*DATA TO USE*:

********

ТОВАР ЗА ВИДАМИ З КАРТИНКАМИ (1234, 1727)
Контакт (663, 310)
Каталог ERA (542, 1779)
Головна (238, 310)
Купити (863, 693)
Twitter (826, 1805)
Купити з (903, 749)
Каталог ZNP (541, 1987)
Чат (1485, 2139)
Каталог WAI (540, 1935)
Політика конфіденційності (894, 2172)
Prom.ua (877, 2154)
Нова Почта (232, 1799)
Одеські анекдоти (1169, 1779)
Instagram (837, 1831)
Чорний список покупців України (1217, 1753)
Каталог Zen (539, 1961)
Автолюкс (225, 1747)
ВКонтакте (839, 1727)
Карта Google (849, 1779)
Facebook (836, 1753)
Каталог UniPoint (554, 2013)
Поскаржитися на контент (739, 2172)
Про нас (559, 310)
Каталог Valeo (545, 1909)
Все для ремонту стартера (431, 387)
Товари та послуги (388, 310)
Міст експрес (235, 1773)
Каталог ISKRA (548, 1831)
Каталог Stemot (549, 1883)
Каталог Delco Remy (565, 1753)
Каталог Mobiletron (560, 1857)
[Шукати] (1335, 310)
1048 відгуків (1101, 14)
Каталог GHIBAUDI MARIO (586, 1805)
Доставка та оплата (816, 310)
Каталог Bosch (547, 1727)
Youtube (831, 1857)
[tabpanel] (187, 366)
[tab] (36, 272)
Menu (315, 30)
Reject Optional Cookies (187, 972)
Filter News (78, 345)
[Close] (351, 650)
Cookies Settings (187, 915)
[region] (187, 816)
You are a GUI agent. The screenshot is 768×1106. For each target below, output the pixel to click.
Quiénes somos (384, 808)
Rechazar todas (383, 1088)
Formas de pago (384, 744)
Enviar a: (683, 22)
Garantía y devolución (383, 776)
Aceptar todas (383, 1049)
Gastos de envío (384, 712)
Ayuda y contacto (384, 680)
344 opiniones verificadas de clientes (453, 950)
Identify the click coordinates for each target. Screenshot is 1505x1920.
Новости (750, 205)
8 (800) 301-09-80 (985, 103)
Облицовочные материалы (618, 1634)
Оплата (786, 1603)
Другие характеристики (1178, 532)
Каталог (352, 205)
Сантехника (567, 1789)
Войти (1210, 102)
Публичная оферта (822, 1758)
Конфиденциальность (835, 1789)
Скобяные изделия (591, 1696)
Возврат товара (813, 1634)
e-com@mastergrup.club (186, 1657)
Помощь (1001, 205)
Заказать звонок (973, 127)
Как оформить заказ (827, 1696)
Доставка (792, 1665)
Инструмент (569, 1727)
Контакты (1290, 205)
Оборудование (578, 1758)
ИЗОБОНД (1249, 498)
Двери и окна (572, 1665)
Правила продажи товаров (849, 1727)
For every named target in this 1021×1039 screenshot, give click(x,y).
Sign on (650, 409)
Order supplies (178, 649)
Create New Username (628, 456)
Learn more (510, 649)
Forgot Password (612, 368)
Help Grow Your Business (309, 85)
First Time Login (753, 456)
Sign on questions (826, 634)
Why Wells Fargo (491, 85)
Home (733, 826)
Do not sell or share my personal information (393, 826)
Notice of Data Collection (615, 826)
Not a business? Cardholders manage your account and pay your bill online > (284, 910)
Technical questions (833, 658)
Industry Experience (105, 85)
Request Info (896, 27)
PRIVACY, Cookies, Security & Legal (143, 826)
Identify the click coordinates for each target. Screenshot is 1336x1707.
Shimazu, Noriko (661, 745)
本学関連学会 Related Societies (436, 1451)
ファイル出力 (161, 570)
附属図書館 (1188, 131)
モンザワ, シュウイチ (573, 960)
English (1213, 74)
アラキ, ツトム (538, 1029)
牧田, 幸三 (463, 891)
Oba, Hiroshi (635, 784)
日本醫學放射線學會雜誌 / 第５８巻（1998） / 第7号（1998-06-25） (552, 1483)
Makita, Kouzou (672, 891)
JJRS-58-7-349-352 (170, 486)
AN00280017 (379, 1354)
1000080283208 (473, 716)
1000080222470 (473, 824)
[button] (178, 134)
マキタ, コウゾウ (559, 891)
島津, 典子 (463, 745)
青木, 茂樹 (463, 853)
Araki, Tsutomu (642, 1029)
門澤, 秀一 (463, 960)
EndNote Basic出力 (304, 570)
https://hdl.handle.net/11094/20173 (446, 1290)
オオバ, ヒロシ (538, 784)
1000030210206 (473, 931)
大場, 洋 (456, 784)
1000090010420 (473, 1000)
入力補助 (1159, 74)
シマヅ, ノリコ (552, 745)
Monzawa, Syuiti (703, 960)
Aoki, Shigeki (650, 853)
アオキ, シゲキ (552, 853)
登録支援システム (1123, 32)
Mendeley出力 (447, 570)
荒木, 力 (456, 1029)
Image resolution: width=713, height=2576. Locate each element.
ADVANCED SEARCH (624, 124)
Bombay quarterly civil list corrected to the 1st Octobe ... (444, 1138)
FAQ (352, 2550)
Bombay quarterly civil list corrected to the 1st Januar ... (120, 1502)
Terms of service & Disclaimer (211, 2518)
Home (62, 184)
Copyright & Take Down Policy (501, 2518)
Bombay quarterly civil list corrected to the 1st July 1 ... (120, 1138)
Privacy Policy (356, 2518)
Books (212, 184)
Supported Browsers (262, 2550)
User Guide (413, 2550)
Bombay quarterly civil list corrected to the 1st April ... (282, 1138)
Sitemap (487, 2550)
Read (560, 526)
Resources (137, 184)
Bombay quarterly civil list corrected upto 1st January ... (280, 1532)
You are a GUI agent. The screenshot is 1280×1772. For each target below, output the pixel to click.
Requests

********

*ACTION ITEM*:
Every line above is to be duplicated exactly as shown.

*WRITTEN SOLUTION*:
ТОВАР ЗА ВИДАМИ З КАРТИНКАМИ (1234, 1727)
Контакт (663, 310)
Каталог ERA (542, 1779)
Головна (238, 310)
Купити (863, 693)
Twitter (826, 1805)
Купити з (903, 749)
Каталог ZNP (541, 1987)
Чат (1485, 2139)
Каталог WAI (540, 1935)
Політика конфіденційності (894, 2172)
Prom.ua (877, 2154)
Нова Почта (232, 1799)
Одеські анекдоти (1169, 1779)
Instagram (837, 1831)
Чорний список покупців України (1217, 1753)
Каталог Zen (539, 1961)
Автолюкс (225, 1747)
ВКонтакте (839, 1727)
Карта Google (849, 1779)
Facebook (836, 1753)
Каталог UniPoint (554, 2013)
Поскаржитися на контент (739, 2172)
Про нас (559, 310)
Каталог Valeo (545, 1909)
Все для ремонту стартера (431, 387)
Товари та послуги (388, 310)
Міст експрес (235, 1773)
Каталог ISKRA (548, 1831)
Каталог Stemot (549, 1883)
Каталог Delco Remy (565, 1753)
Каталог Mobiletron (560, 1857)
[Шукати] (1335, 310)
1048 відгуків (1101, 14)
Каталог GHIBAUDI MARIO (586, 1805)
Доставка та оплата (816, 310)
Каталог Bosch (547, 1727)
Youtube (831, 1857)
[tabpanel] (187, 366)
[tab] (36, 272)
Menu (315, 30)
Reject Optional Cookies (187, 972)
Filter News (78, 345)
[Close] (351, 650)
Cookies Settings (187, 915)
[region] (187, 816)
You are a GUI agent. The screenshot is 768×1106. For each target below, output the pixel to click.
Quiénes somos (384, 808)
Rechazar todas (383, 1088)
Formas de pago (384, 744)
Enviar a: (683, 22)
Garantía y devolución (383, 776)
Aceptar todas (383, 1049)
Gastos de envío (384, 712)
Ayuda y contacto (384, 680)
344 opiniones verificadas de clientes (453, 950)
Identify the click coordinates for each target. Screenshot is 1505x1920.
Новости (750, 205)
8 (800) 301-09-80 (985, 103)
Облицовочные материалы (618, 1634)
Оплата (786, 1603)
Другие характеристики (1178, 532)
Каталог (352, 205)
Сантехника (567, 1789)
Войти (1210, 102)
Публичная оферта (822, 1758)
Конфиденциальность (835, 1789)
Скобяные изделия (591, 1696)
Возврат товара (813, 1634)
e-com@mastergrup.club (186, 1657)
Помощь (1001, 205)
Заказать звонок (973, 127)
Как оформить заказ (827, 1696)
Доставка (792, 1665)
Инструмент (569, 1727)
Контакты (1290, 205)
Оборудование (578, 1758)
ИЗОБОНД (1249, 498)
Двери и окна (572, 1665)
Правила продажи товаров (849, 1727)
For every named target in this 1021×1039 screenshot, give click(x,y).
Sign on (650, 409)
Order supplies (178, 649)
Create New Username (628, 456)
Learn more (510, 649)
Forgot Password (612, 368)
Help Grow Your Business (309, 85)
First Time Login (753, 456)
Sign on questions (826, 634)
Why Wells Fargo (491, 85)
Home (733, 826)
Do not sell or share my personal information (393, 826)
Notice of Data Collection (615, 826)
Not a business? Cardholders manage your account and pay your bill online > (284, 910)
Technical questions (833, 658)
Industry Experience (105, 85)
Request Info (896, 27)
PRIVACY, Cookies, Security & Legal (143, 826)
Identify the click coordinates for each target. Screenshot is 1336x1707.
Shimazu, Noriko (661, 745)
本学関連学会 Related Societies (436, 1451)
ファイル出力 (161, 570)
附属図書館 (1188, 131)
モンザワ, シュウイチ (573, 960)
English (1213, 74)
アラキ, ツトム (538, 1029)
牧田, 幸三 (463, 891)
Oba, Hiroshi (635, 784)
日本醫學放射線學會雜誌 / 第５８巻（1998） / 第7号（1998-06-25） (552, 1483)
Makita, Kouzou (672, 891)
JJRS-58-7-349-352 (170, 486)
AN00280017 (379, 1354)
1000080283208 (473, 716)
1000080222470 (473, 824)
[button] (178, 134)
マキタ, コウゾウ (559, 891)
島津, 典子 (463, 745)
青木, 茂樹 (463, 853)
Araki, Tsutomu (642, 1029)
門澤, 秀一 (463, 960)
EndNote Basic出力 (304, 570)
https://hdl.handle.net/11094/20173 (446, 1290)
オオバ, ヒロシ (538, 784)
1000030210206 (473, 931)
大場, 洋 (456, 784)
1000090010420 (473, 1000)
入力補助 (1159, 74)
シマヅ, ノリコ (552, 745)
Monzawa, Syuiti (703, 960)
Aoki, Shigeki (650, 853)
アオキ, シゲキ (552, 853)
登録支援システム (1123, 32)
Mendeley出力 (447, 570)
荒木, 力 (456, 1029)
Image resolution: width=713, height=2576. Locate each element.
ADVANCED SEARCH (624, 124)
Bombay quarterly civil list corrected to the 1st Octobe ... (444, 1138)
FAQ (352, 2550)
Bombay quarterly civil list corrected to the 1st Januar ... (120, 1502)
Terms of service & Disclaimer (211, 2518)
Home (62, 184)
Copyright & Take Down Policy (501, 2518)
Bombay quarterly civil list corrected to the 1st July 1 ... (120, 1138)
Privacy Policy (356, 2518)
Books (212, 184)
Supported Browsers (262, 2550)
User Guide (413, 2550)
Bombay quarterly civil list corrected to the 1st April ... (282, 1138)
Sitemap (487, 2550)
Read (560, 526)
Resources (137, 184)
Bombay quarterly civil list corrected upto 1st January ... (280, 1532)
You are a GUI agent. The screenshot is 1280×1772. For each target below, output the pixel to click.
Requests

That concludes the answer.